Is the London 2012 logo an example of viral outsourcing?
Can you outsource to the public and get people to work for you for nothing? It’s one of the possibilities created by the interactive nature of Web 2.0, but why on earth would anyone do something for nothing? Kudos and respect are the most obvious motives; in much the same way as expensive software developers give their time and expertise for free to work within the open source community.
But I don’t think that software is the only type of service that can be outsourced to experts for free. Take a look at the furore kicking off at present over the logo for the 2012 London Olympic games. The branding company Wolff Olins has recently created a logo for the games that appears to be universally hated.
When it was unveiled on Monday this week, the detractors started an immediate hatchet job on the logo. Doctors appeared on television to talk about the risk to epilepsy suffers because of the bright flashing primary colours in the London logo.
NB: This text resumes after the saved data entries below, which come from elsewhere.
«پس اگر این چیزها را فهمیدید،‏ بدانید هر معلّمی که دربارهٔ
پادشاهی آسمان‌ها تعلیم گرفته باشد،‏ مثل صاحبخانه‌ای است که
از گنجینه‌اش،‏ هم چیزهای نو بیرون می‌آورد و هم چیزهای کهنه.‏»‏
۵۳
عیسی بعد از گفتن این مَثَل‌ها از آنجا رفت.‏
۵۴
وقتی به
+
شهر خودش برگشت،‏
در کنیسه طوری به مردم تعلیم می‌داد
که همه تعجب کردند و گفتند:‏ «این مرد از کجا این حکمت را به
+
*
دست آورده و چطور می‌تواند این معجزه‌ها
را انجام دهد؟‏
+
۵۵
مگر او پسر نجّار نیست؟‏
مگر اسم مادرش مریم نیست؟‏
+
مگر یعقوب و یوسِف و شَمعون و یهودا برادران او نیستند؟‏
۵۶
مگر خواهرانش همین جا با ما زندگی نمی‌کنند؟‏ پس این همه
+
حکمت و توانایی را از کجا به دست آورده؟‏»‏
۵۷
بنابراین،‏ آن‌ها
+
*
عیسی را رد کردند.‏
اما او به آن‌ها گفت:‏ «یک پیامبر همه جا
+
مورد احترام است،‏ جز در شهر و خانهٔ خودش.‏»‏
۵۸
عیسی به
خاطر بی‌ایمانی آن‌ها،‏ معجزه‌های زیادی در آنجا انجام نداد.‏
Some 85 per cent of the public voting on the BBC online news poll said they hated the design. Fewer than four per cent of BBC readers liked the new design. Even the Wall Street Journal turned over a whole page to describing the mess.
Personally I thought it was not bad. But then again, I’ve got prints by Banksy hanging up in my living room at home. I think the designers did a good job of not pandering to the usual desire for a cute cartoon character (World Cup Willie anyone?).
But think about it for a moment: could it actually have been a deliberate ruse to get the public involved in designing a logo? Perhaps the largest ever outsourcing programme for a marketing project? Was the intention all along to annoy as many people as possible with a Tiswas-like logo, so that the public would then come up with dozens of great ideas, one of which might bubble to the surface as the best of the bunch. It’s viral marketing, but it also looks like outsourcing the marketing of the London Olympics to a lot of people who are working for nothing. What’s new?